Manfred von Killinger nacque il 14 luglio 1886 a Lindgit.
Durante la Prima Guerra Mondiale fu ufficiale di Marina e, alla fine del conflitto,
militò nel "Freikorp Ehrhardt" una delle tante formazioni
paramilitari di estrema destra che flaggellarono la Germania negli anni Venti.
Si iscrisse al Partito nazionalsocialista nel 1928 scalando i vertici delle
SA.
Dal 10 marzo 1933 al 28 febbraio 1935 fu Reichskommissar per la Sassonia.
Entrato nella carriera diplomatica fu, dal 1936 al 1938, console a San Francisco.
Dal 29 luglio 1940 al 19 gennaio 1941 fu ambasciatore nello stato fantoccio
di Slovacchia.
In questa veste fu l'animatore del cosiddetto "compromesso di Salisburgo"

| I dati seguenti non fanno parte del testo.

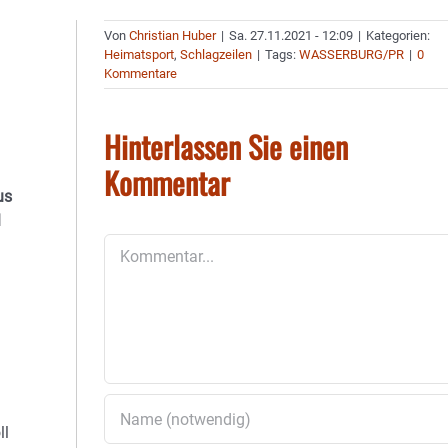
Von
Christian Huber
|
Sa. 27.11.2021 - 12:09
|
Kategorien:
Heimatsport
,
Schlagzeilen
|
Tags:
WASSERBURG/PR
|
0
Kommentare
Hinterlassen Sie einen
Kommentar
us
l
Kommentar
ll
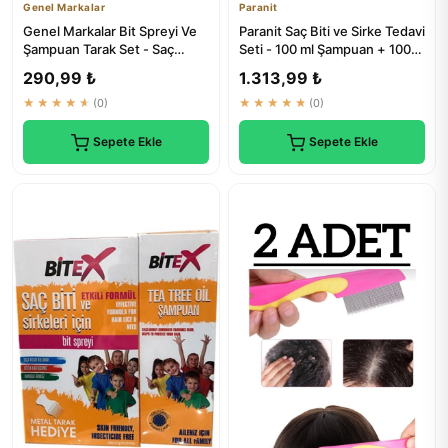
Genel Markalar
Paranit
Genel Markalar Bit Spreyi Ve
Paranit Saç Biti ve Sirke Tedavi
Şampuan Tarak Set - Saç
Seti - 100 ml Şampuan + 100
Parazit Tedavisi
ml Spray
290,99 ₺
1.313,99 ₺
★★★★★
(0)
★★★★★
(0)
Sepete Ekle
Sepete Ekle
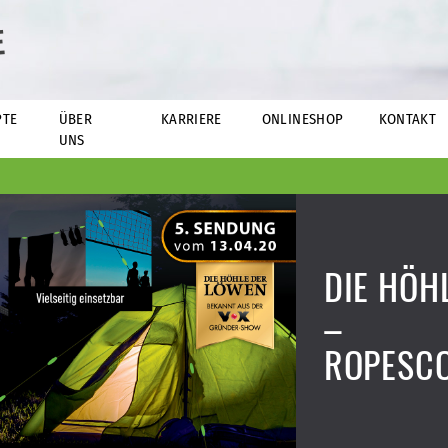
E
PTE
ÜBER
KARRIERE
ONLINESHOP
KONTAKT
UNS
DIE HÖH
–
ROPESC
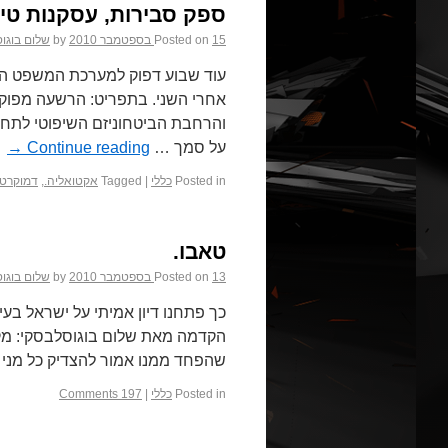
ספק סבירות, עסקנות טיעו
15 בספטמבר 2010
Posted on
by
שלום בוגו
עוד שבוע דפוק למערכת המשפט הי
אחרי השני. בתפריט: הרשעה מפוקפ
והרחבת הביטחוניזם השיפוטי לתחום
על סמך …
Continue reading
→
Posted in
כללי
|
Tagged
אקטואליה.
,
דמוקרטי
טאבו.
13 בספטמבר 2010
Posted on
by
שלום בוגו
כך פתחנו דיון אמיתי על ישראל בע
הקדמה מאת שלום בוגוסלבסקי: מק
שהפחד ממנו אמור להצדיק כל מני 
Posted in
כללי
|
197 Comments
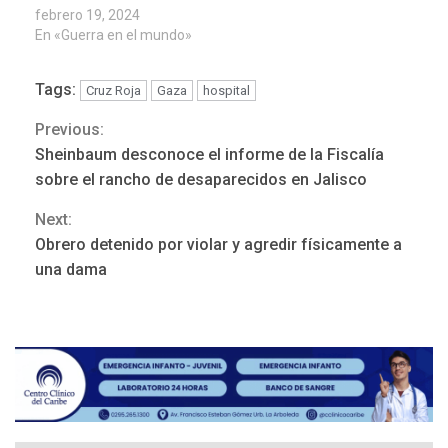
febrero 19, 2024
En «Guerra en el mundo»
Tags:
Cruz Roja
Gaza
hospital
Previous:
Continue
Sheinbaum desconoce el informe de la Fiscalía
POLÍTICA
TITULARES
Reading
ÚLTIMA HORA
sobre el rancho de desaparecidos en Jalisco
ONGs piden a CIDH
Next:
monitorear proceso de
3
diálogo en Venezuela
Obrero detenido por violar y agredir físicamente a
una dama
POLÍTICA
TITULARES
ÚLTIMA HORA
Gobierno y AN2015 en
nueva mesa de diálogo
4
INTERNACIONALES
ÚLTIMA HORA
Hiroshima 81 años de la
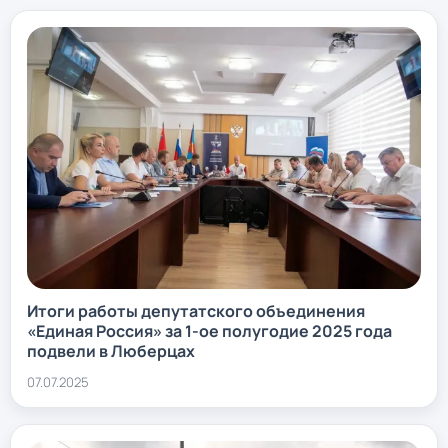
Итоги работы депутатского объединения
«Единая Россия» за 1-ое полугодие 2025 года
подвели в Люберцах
07.07.2025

che permise agli esponenti estremisti slovacchi Tuka
e Mach di giungere al potere esercitando una politica
rigidamente antisemita e razzista modellata sull'esempio nazista.
Chiese che venisse inviato in Slovacchia
un esperto della "questione ebraica" e, una volta arrivato in questa
veste Dieter Wisliceny, collaborò attivamente
con lui.
Lasciata la Slovacchia assunse
la carica di ambasciatore tedesco in Romania.
A Bucarest si avvalse - come consigliere per la "questione ebraica"
di Gustav Richter con il quale entrò in urto nel 1942 a causa della
troppa autonomia che quest'ultimo si arrogava.
I suoi tentativi di favorire il massacro degli ebrei rumeni non furono efficaci
per le incomprensioni con le SS e lo stesso Ministero degli Esteri a Berlino.
Nel 1944 quando la Romania rovesciò la sua alleanza con la Germania
Killinger si trovò intrappolato a Bucarest.
Per non cadere nelle mani dei Russi si suicidò il 3 settembre 1944.